The trees, though planted in one place, danced in the sky across property boundaries drawn by some man long ago. They draped themselves over the city and dictated where the rain fell, where the sun shined, and, at times, who could have electricity. I could hide among the trees in the abyss of Overton Park and still hear the rough driving and sputtering cars lacking catalytic convertors around me.
The home I built in Memphis sat among zigzagging neighborhoods lined with trees. Leaves layered the ground in the fall mimicking the summer sky against a cotton grey sky. Though, alone in my house, the baristas at Otherlands, oak trees, sweet gums, and white ash trees scattered in Overton Park, a friend down on Graham Street, and the vibrancy of Cooper Young embraced me when I stepped through the house’s protective door frame.
The home I built in Memphis centered me among a city that could be me without my even asking. Memphis music, art, sports, and culture, sometimes borrowed, or even shared depending on who you ask, with the City of New Orleans, cultivated an identity for those who had nothing else to grip.
Memories of Elvis Presley, Otis Redding, and Isaac Hayes mark the city appearing throughout the air and on walls between here and there. Memphis music drew people in, yes through tours of Graceland, Stax’s, and Sun Records, but the sounds of Memphis distinguish the city and those who chose to stay. The sounds have changed, but GloRilla, Sexxy Red, and Project Pat among many others, keep the city’s music identity alive and follow me when I leave the home I built in Memphis.
Red or beige bricks, broken windows, and antiquated buildings leftover from one of the many exoduses from the city over time physically form Memphis. Lamar Sorrento’s art connect the city’s restaurants, coffee shops, bars, and bookstores. Signs supporting local SEC teams screaming “Go Vols” or “Hotty Toddy” along with small plaques donning “Be Nice or Leave” from Dr. Bob down in New Orleans dance around the Bluff City reminding the city’s inhabitants of its southern location.

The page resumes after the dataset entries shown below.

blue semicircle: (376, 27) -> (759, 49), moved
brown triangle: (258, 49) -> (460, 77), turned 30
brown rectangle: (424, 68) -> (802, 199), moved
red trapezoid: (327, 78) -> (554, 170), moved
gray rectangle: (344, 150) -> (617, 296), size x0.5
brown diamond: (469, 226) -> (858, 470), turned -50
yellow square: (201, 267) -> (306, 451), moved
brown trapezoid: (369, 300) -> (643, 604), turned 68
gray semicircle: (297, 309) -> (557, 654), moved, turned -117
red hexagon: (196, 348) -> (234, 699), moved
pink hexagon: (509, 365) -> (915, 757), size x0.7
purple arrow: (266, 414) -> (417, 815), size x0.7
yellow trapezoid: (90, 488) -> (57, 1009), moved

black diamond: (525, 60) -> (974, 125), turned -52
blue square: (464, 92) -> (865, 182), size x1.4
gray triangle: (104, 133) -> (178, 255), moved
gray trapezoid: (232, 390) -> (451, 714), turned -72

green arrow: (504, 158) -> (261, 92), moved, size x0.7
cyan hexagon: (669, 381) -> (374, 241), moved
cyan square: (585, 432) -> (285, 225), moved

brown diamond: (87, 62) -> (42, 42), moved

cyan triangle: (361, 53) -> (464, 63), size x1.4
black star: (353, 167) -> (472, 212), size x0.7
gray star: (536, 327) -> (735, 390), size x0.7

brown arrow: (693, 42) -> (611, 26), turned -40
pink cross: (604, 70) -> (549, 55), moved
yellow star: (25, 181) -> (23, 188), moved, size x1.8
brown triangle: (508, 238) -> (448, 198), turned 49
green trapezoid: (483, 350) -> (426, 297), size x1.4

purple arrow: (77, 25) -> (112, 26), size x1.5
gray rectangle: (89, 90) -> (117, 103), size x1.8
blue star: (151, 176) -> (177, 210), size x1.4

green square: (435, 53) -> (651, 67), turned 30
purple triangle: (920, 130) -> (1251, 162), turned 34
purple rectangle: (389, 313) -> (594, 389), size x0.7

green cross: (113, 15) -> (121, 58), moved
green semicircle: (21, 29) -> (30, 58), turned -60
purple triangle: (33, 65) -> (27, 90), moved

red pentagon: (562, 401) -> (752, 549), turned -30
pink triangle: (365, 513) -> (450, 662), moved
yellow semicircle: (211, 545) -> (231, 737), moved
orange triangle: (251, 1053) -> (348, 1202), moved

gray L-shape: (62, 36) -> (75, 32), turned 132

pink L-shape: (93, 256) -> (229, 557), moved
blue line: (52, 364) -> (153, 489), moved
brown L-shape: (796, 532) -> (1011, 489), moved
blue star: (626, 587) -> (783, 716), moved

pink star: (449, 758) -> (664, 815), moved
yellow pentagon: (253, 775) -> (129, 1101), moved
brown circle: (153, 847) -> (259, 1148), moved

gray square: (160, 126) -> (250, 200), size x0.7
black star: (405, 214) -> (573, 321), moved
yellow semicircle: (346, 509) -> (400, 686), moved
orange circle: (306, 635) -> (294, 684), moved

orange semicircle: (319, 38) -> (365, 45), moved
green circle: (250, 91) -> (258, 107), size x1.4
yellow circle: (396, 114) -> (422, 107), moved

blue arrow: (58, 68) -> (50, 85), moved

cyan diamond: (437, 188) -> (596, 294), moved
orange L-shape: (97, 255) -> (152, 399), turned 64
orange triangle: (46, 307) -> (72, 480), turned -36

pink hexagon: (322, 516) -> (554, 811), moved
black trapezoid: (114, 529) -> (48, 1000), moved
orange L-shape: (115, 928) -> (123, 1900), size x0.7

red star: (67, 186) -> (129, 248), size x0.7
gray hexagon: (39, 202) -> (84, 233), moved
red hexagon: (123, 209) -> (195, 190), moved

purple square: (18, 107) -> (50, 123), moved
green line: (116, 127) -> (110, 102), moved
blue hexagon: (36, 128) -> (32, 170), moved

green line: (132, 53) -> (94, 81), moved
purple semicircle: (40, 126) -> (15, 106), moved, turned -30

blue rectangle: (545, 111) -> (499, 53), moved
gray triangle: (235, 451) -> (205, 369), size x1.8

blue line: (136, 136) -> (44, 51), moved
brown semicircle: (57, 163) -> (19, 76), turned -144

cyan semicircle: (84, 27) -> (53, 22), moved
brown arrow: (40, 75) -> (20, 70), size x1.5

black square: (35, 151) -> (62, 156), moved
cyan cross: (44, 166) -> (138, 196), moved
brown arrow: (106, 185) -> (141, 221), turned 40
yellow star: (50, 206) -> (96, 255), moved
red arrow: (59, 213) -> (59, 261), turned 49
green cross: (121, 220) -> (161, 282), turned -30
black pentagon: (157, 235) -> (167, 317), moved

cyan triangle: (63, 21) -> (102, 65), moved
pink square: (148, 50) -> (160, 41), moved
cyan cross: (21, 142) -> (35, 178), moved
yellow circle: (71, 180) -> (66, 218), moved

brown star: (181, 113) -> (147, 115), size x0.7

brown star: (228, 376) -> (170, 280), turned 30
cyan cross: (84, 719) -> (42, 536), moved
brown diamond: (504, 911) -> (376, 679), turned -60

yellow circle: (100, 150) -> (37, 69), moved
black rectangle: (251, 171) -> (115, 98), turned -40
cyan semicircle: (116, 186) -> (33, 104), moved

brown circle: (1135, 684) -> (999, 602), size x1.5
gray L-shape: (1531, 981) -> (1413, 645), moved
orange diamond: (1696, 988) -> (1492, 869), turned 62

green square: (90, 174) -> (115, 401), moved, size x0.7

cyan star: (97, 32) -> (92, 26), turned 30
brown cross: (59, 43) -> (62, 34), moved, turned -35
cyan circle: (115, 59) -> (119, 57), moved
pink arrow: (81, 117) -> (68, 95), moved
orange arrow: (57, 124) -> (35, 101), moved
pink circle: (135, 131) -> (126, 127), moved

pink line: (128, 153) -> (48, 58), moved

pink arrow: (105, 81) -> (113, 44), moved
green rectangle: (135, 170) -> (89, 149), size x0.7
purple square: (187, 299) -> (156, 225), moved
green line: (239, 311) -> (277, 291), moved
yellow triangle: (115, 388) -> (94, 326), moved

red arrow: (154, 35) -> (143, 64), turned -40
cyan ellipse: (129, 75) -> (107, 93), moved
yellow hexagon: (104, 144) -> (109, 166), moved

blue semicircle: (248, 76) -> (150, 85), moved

The home I built in Memphis warmed my heart when I wanted to slip away. Southern food, Memphis food, that I believed could be found no place else ignited my soul. This was special to the Bluff City, and I included it in the infrastructure of my home.
Sweet, sticky banana bread, a dollop of whipped cream, as suggested by the Otherlands barista who softly said, “your eyes looked like you need[ed] it,” and jalapeño bagels filled my soul on mornings where depression gripped my body. The lunches where I thought my body did not deserve to feel nourished occupied with friends, cheese fries, and sweet tea. When darkness covered the city, and I could no longer withstand hunger pangs punching my stomach, brain, and heart, barbeque chicken salads, tacos, tacos, and more tacos, and smorgasbord salads from Cheffie’s, and the friend on Graham Street quietly comforted me.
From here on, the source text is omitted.